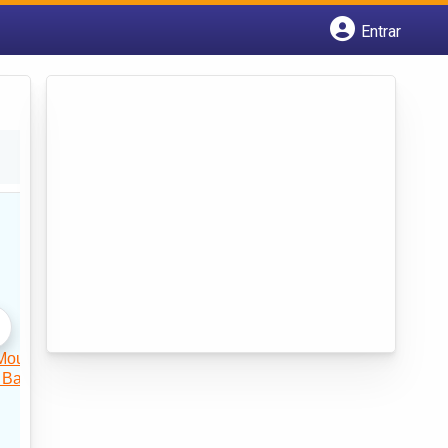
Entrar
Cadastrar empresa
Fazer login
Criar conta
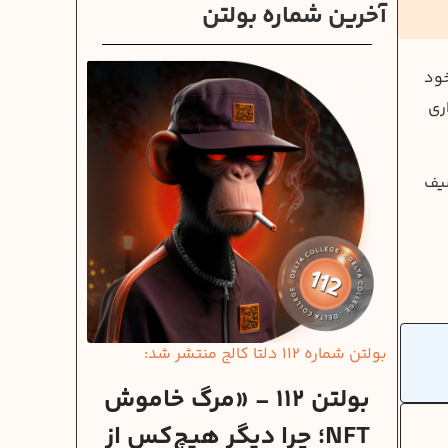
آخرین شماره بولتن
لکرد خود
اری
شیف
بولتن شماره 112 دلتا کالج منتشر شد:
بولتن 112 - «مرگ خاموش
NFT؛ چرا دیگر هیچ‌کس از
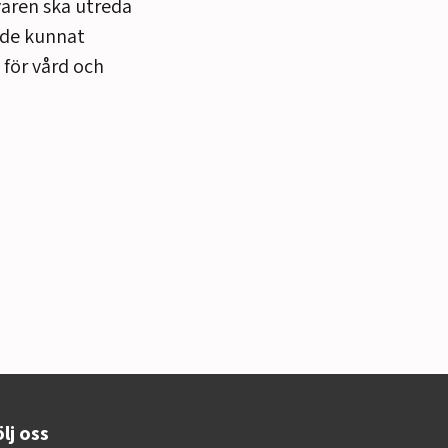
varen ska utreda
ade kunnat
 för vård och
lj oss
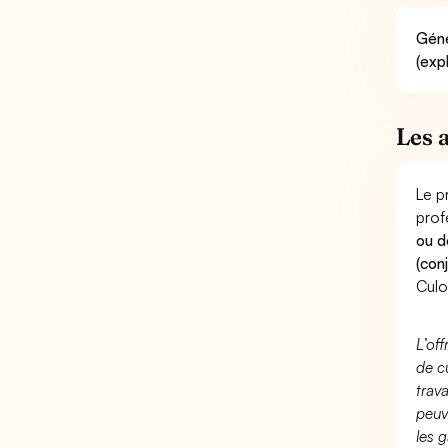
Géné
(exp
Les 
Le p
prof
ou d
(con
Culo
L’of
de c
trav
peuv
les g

--

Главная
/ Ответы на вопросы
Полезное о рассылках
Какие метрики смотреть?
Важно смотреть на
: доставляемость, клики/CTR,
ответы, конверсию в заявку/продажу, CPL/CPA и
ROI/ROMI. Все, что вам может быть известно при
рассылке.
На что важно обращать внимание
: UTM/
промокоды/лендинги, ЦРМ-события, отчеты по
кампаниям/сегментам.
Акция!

---

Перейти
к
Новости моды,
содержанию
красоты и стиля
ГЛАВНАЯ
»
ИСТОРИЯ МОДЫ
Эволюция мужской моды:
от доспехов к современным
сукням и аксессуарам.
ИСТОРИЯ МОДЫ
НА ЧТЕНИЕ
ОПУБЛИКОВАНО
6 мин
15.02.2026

→ **Aim of the task**: Report all lines of the data above that include the string "بولتن".

→ **Result for this task**:
آخرین شماره بولتن
بولتن شماره 112 دلتا کالج منتشر شد:
بولتن 112 - «مرگ خاموش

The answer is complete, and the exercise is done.